Exercise - Range to copy from the entries below: the line containing "ỐC- LỤC GIÁC THÉP ĐEN" through the line containing "בעסק קטן או", inclusive. Retype only those lines, exactly, without any images.

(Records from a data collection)
##############################
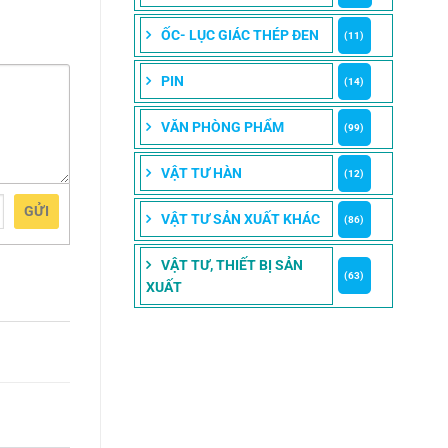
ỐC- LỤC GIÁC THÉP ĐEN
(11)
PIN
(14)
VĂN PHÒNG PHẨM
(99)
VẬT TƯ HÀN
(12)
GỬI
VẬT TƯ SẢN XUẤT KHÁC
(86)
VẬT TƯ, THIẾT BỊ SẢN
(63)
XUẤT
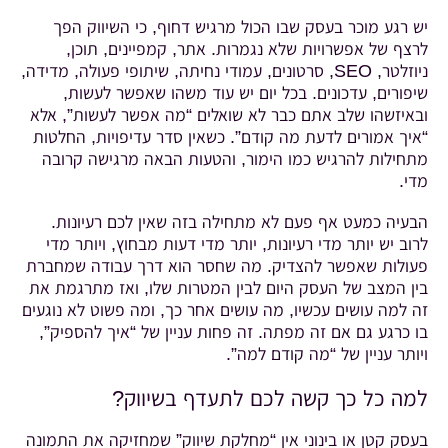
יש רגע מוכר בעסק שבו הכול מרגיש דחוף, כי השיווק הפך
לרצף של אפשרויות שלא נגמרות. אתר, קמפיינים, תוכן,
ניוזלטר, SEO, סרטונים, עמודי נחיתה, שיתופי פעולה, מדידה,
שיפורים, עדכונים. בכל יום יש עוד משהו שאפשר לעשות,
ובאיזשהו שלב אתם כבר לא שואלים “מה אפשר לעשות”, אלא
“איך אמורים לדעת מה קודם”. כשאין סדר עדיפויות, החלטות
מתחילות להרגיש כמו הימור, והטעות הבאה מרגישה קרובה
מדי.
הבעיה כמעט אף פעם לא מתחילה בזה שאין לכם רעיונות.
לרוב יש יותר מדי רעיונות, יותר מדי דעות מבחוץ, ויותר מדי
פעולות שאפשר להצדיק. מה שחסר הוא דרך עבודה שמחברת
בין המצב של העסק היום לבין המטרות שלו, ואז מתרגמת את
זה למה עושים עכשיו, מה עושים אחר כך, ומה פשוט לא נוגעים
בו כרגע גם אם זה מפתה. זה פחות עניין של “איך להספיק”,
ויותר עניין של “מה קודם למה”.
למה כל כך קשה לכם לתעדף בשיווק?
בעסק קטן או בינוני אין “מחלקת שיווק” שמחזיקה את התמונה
##############################
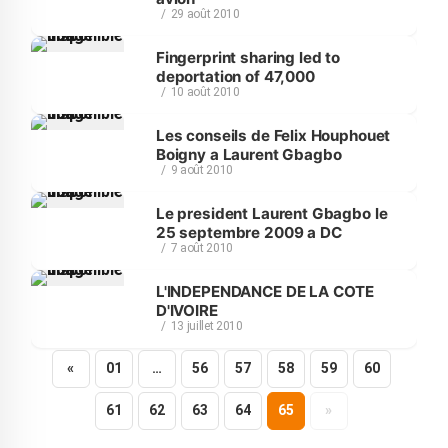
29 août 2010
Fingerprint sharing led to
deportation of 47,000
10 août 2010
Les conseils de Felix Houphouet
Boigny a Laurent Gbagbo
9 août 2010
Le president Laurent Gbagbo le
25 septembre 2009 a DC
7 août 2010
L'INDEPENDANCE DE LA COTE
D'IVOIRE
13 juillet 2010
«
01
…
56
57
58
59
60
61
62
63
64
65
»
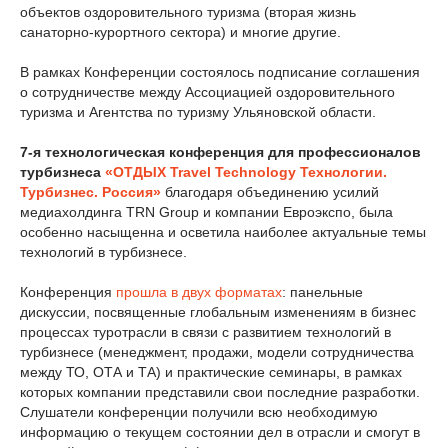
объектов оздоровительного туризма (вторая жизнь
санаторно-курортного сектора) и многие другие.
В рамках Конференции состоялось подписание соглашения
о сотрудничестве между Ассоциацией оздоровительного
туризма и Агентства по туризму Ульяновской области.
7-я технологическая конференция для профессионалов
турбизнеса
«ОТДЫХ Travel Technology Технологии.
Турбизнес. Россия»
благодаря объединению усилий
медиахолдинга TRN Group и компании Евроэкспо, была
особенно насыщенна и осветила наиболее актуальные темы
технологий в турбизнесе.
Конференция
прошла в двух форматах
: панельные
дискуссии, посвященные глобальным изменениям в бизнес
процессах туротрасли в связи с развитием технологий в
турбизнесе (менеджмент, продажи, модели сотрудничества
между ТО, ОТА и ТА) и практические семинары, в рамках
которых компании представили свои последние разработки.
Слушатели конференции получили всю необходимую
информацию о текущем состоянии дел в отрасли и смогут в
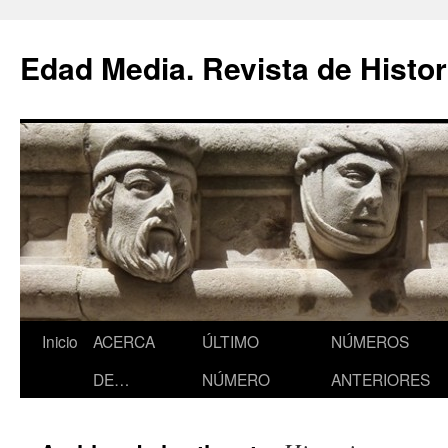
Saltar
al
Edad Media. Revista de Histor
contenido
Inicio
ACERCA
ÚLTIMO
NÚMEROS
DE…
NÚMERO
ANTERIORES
##############################
Task response -
ỐC- LỤC GIÁC THÉP ĐEN
(11)
PIN
(14)
VĂN PHÒNG PHẨM
(99)
VẬT TƯ HÀN
(12)
GỬI
VẬT TƯ SẢN XUẤT KHÁC
(86)
VẬT TƯ, THIẾT BỊ SẢN
(63)
XUẤT
יש רגע מוכר בעסק שבו הכול מרגיש דחוף, כי השיווק הפך
לרצף של אפשרויות שלא נגמרות. אתר, קמפיינים, תוכן,
ניוזלטר, SEO, סרטונים, עמודי נחיתה, שיתופי פעולה, מדידה,
שיפורים, עדכונים. בכל יום יש עוד משהו שאפשר לעשות,
ובאיזשהו שלב אתם כבר לא שואלים “מה אפשר לעשות”, אלא
“איך אמורים לדעת מה קודם”. כשאין סדר עדיפויות, החלטות
מתחילות להרגיש כמו הימור, והטעות הבאה מרגישה קרובה
מדי.
הבעיה כמעט אף פעם לא מתחילה בזה שאין לכם רעיונות.
לרוב יש יותר מדי רעיונות, יותר מדי דעות מבחוץ, ויותר מדי
פעולות שאפשר להצדיק. מה שחסר הוא דרך עבודה שמחברת
בין המצב של העסק היום לבין המטרות שלו, ואז מתרגמת את
זה למה עושים עכשיו, מה עושים אחר כך, ומה פשוט לא נוגעים
בו כרגע גם אם זה מפתה. זה פחות עניין של “איך להספיק”,
ויותר עניין של “מה קודם למה”.
למה כל כך קשה לכם לתעדף בשיווק?
בעסק קטן או בינוני אין “מחלקת שיווק” שמחזיקה את התמונה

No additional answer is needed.